Why do we acknowledge First Nations lands and is it helping in the reconciliation efforts?
By Craig Allan, Contributor
When walking out of a Douglas College classroom, you see many plaques and signs—maps showing emergency exits, signs that say no food or drinks are allowed in the classroom that mostly go ignored. However, there is another sign that has recently been added in the last few years that catches the eye: One that reads “We would like to acknowledge that Douglas College campuses, where we live, learn, work and play, are located on the unceded traditional territories of the Coast Salish Peoples of the QayQayt and Kwikwetlem First Nations.” This is just one of a wave of cultural and educational, and governmental, institutions that have made the acknowledgment of First Nations lands a staple.
With the recognition of First Nations lands becoming a standard practice in Canadian society, one wonders where the acknowledgment came from, why it is included, and if it has a positive effect on the reconciliation efforts in Canada.
Douglas College Aboriginal Coordinator Dave Seaweed said in an email interview with the Other Press that the acknowledgment “has moved to the forefront in the wake of the Truth and Reconciliation report and the 94 calls to action.” Seaweed stated that from his own personal perspective, he feels excited when he hears the acknowledgment and proud of whoever has organized the event because it shows that the territory of First Nations people is being respected.
Douglas Student Union Indigenous Students Representative Caitlin Spreeuw voiced a similar sentiment in an email to the Other Press but also said that while the acknowledgment is “definitely a first step toward reconciliation […] there is still a lot more that can, and should, be done in order for true reconciliation to occur.
It’s worth noting that this official recognition is not as simple of a process as it may seem. For example, take the Acknowledgment of Territory document given to School District 40 by the Aboriginal Educational Advisory Committee. The document, which represents the QayQayt people who lived in the New Westminster area around Front Street, states that non-Indigenous people can acknowledge that the land they are standing on is First Nations land, but they cannot welcome people to the land. That duty can only be performed by a member of the First Nations group, or their descendants.

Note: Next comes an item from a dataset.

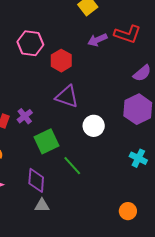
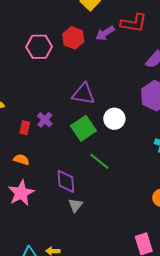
red hexagon: (61, 61) -> (73, 38), moved
green square: (47, 141) -> (83, 128), moved
gray triangle: (42, 205) -> (75, 205), turned -42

Ever since the Truth and Reconciliation Commission report came out, Canadians have become more aware of First Nations people and their role in the shaping of the land. Canadians know more about the pre-colonial inhabitants of this country than they ever have before. The acknowledgments are proving themselves to be a valuable resource in connecting and transmitting knowledge because while older generations may have grown up with little information about the lands they occupy, the next generations will grow up with a better understanding of the people who lived on these lands first. It may seem like just words, but they are words that breed knowledge, understanding, and respect.